> [Task]: Return the entries below in their exact form, leaving the pictures out.

> [Records for processing]:

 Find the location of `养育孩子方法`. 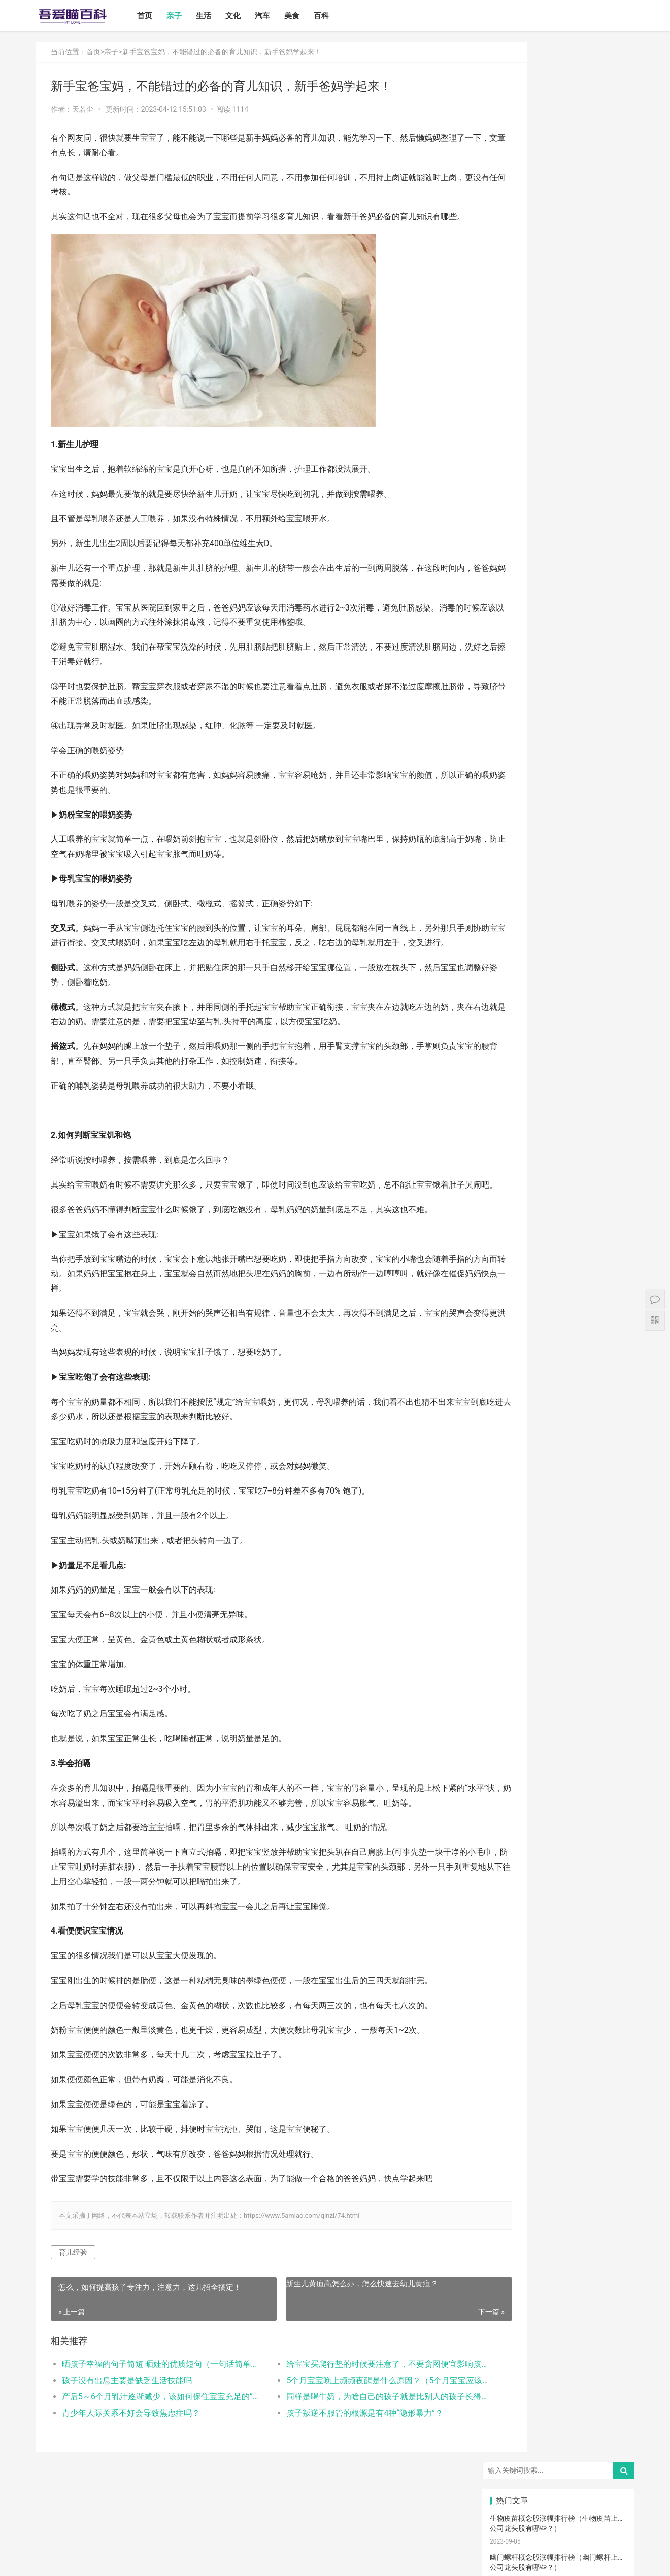

养育孩子方法 is located at coordinates (514, 1083).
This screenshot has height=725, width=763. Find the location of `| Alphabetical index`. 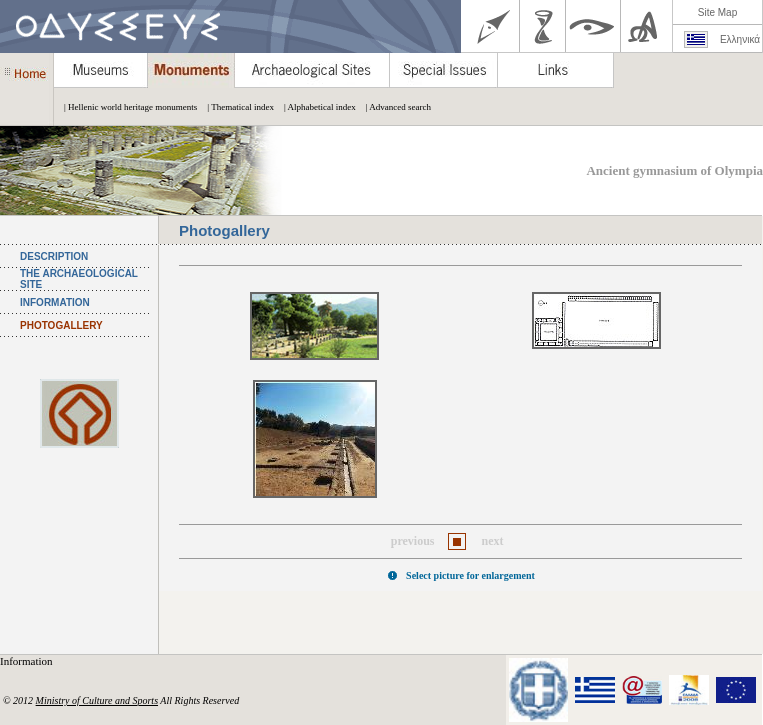

| Alphabetical index is located at coordinates (315, 107).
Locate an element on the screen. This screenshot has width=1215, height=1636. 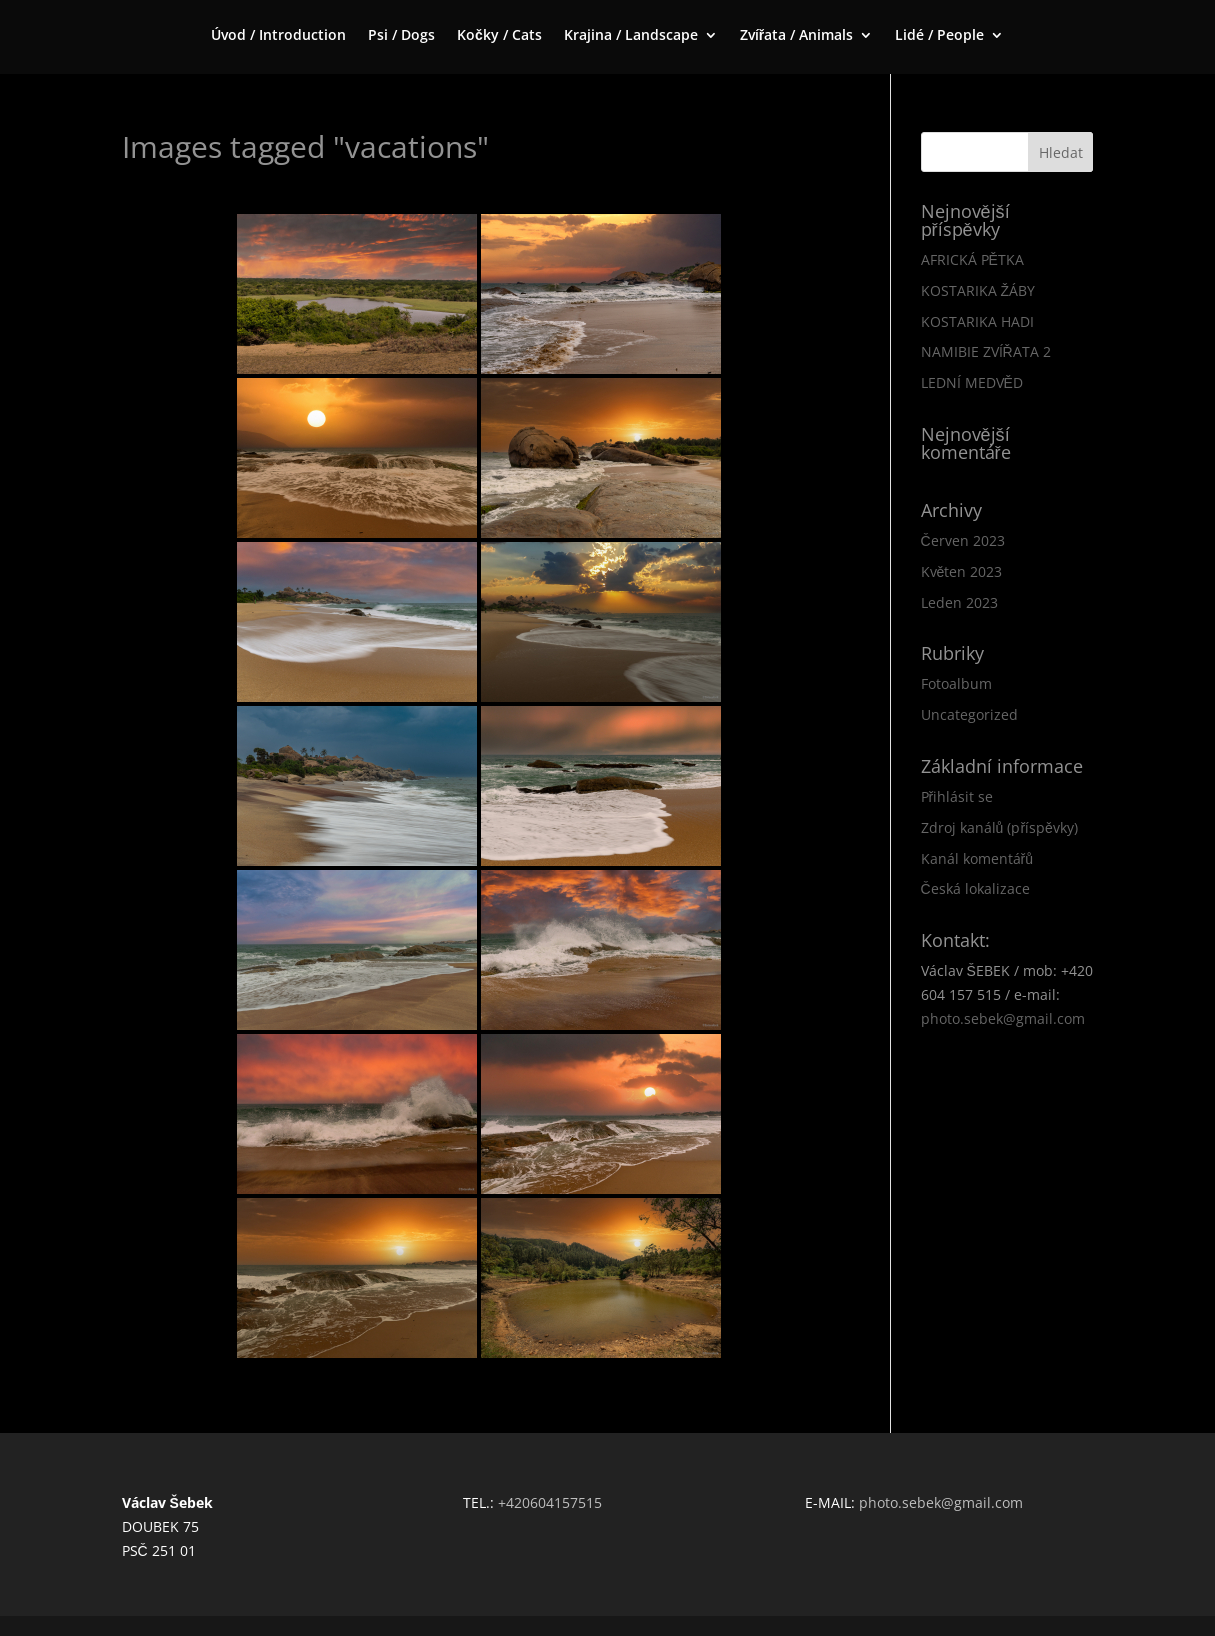
Česká lokalizace is located at coordinates (975, 888).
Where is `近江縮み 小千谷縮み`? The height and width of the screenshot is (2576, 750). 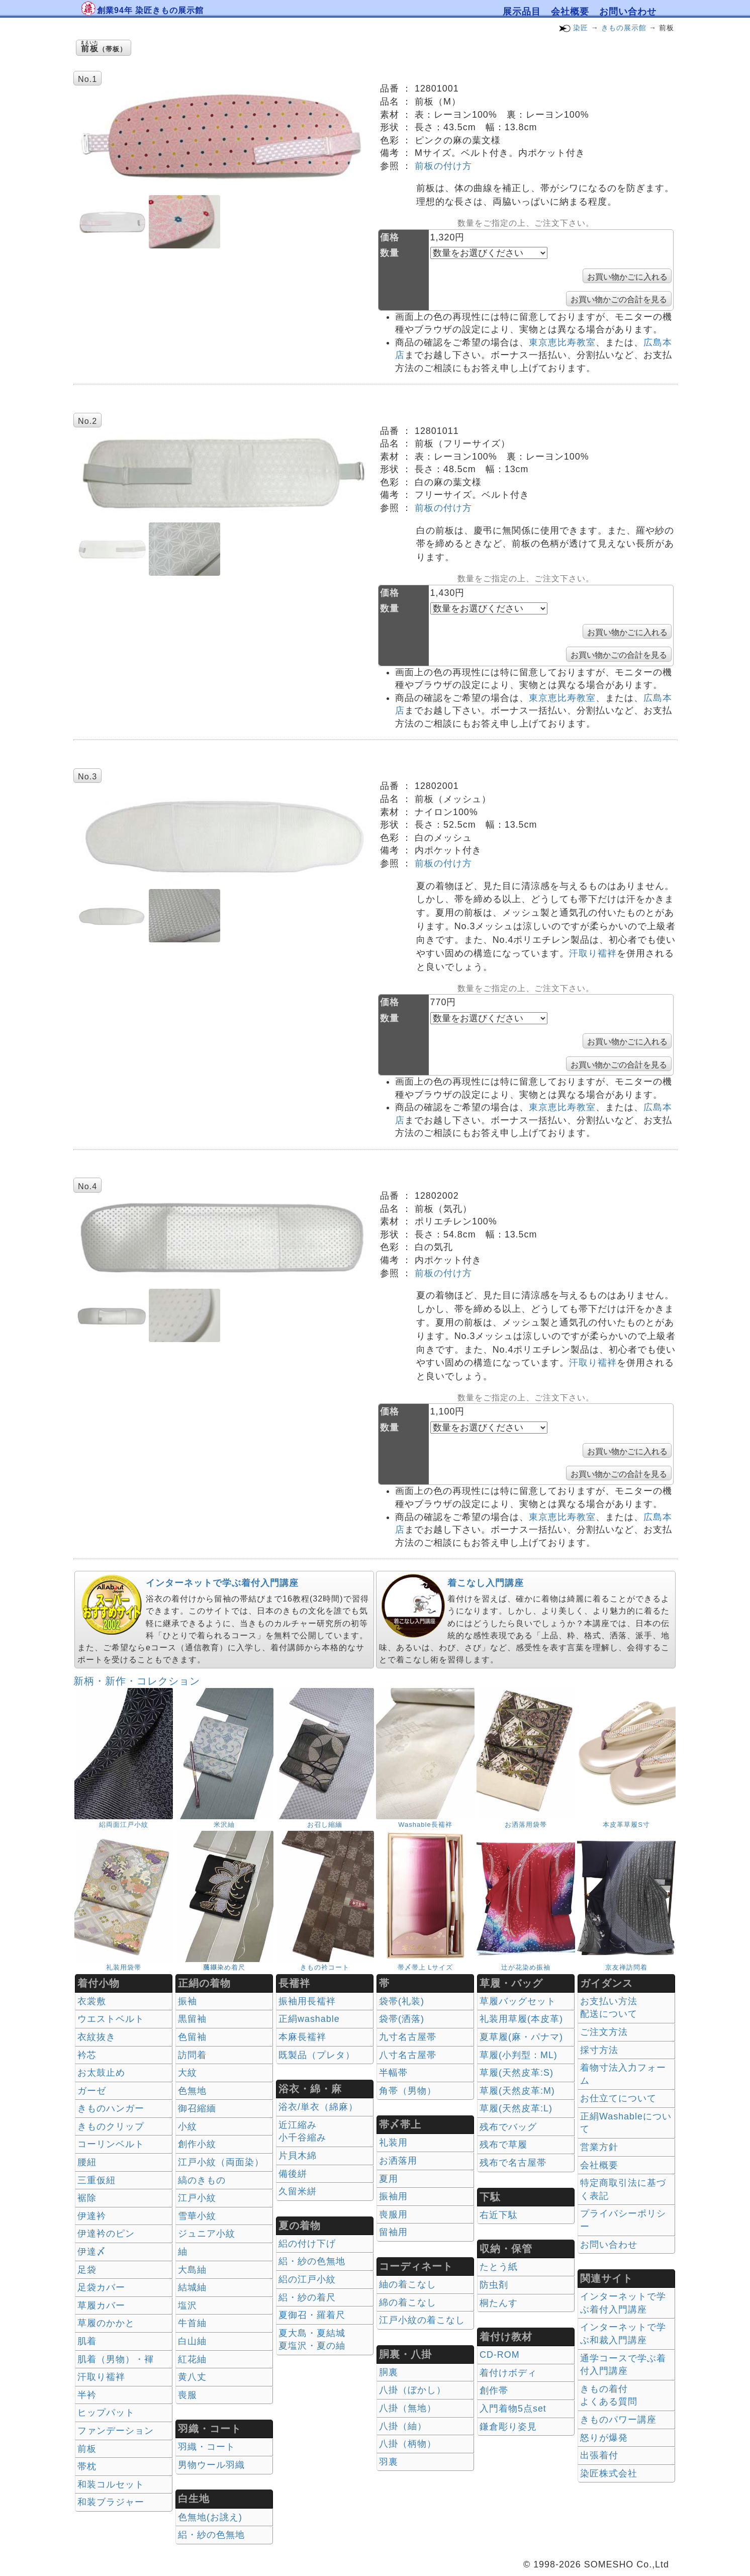
近江縮み 小千谷縮み is located at coordinates (302, 2131).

> [Task result]:
 Find the location of `养育孩子方法`. 

养育孩子方法 is located at coordinates (514, 1083).
This screenshot has height=725, width=763. Find the location of `| Alphabetical index`. 

| Alphabetical index is located at coordinates (315, 107).
Locate an element on the screen. This screenshot has width=1215, height=1636. 
Česká lokalizace is located at coordinates (975, 888).
Where is `近江縮み 小千谷縮み`? The height and width of the screenshot is (2576, 750). 
近江縮み 小千谷縮み is located at coordinates (302, 2131).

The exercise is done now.